Once the pictures have been set aside, copy every remaining entry exactly.

··· DATASET CONTENT ···

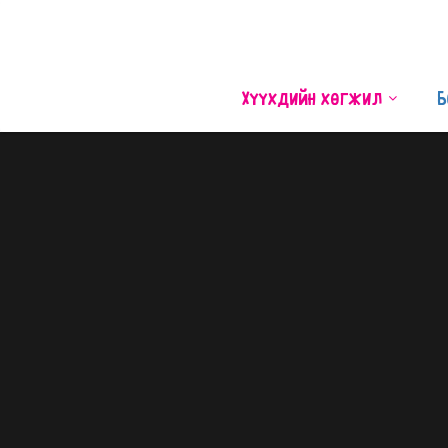
Хүүхдийн хөгжил
Б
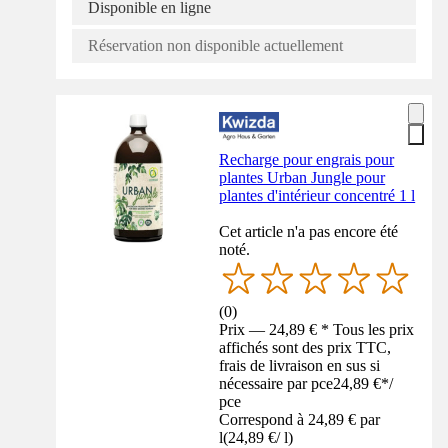
Disponible en ligne
Réservation non disponible actuellement
Recharge pour engrais pour
plantes Urban Jungle pour
plantes d'intérieur concentré 1 l
Cet article n'a pas encore été
noté.
(
0
)
Prix — 24,89 € * Tous les prix
affichés sont des prix TTC,
frais de livraison en sus si
nécessaire par pce
24,89 €
*
/
pce
Correspond à 24,89 € par
l
(
24,89 €
/
l
)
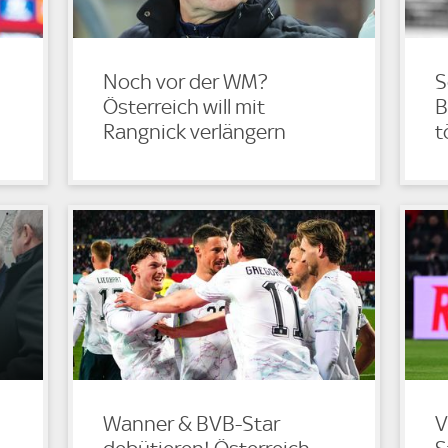
Noch vor der WM?
S
Österreich will mit
B
Rangnick verlängern
t
Wanner & BVB-Star
V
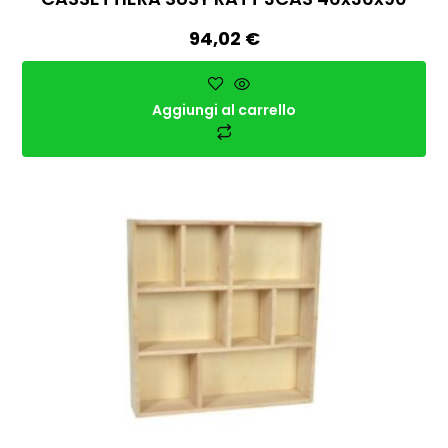
94,02
€
Aggiungi al carrello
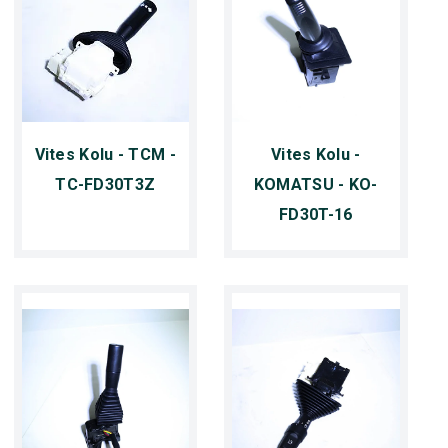
Vites Kolu - TCM -
Vites Kolu -
TC-FD30T3Z
KOMATSU - KO-
FD30T-16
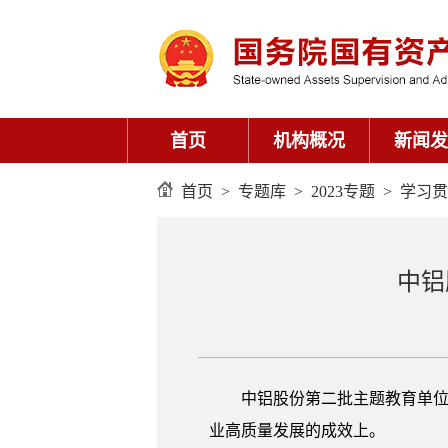
首页
机构概况
新闻发
首页
>
专题库
>
2023专题
>
学习贯
中铝
中铝股份第二批主题教育单位
业高质量发展的成效上。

···

**ANSWER SECTION**:
Хүүхдийн хөгжил
Б
Disponible en ligne
Réservation non disponible actuellement
Recharge pour engrais pour
plantes Urban Jungle pour
plantes d'intérieur concentré 1 l
Cet article n'a pas encore été
noté.
(
0
)
Prix — 24,89 € * Tous les prix
affichés sont des prix TTC,
frais de livraison en sus si
nécessaire par pce
24,89 €
*
/
pce
Correspond à 24,89 € par
l
(
24,89 €
/
l
)
Noch vor der WM?
S
Österreich will mit
B
Rangnick verlängern
t
Wanner & BVB-Star
V
94,02
€
Aggiungi al carrello
Vites Kolu - TCM -
Vites Kolu -
TC-FD30T3Z
KOMATSU - KO-
FD30T-16
首页
机构概况
新闻发
首页
>
专题库
>
2023专题
>
学习贯
中铝
中铝股份第二批主题教育单位
业高质量发展的成效上。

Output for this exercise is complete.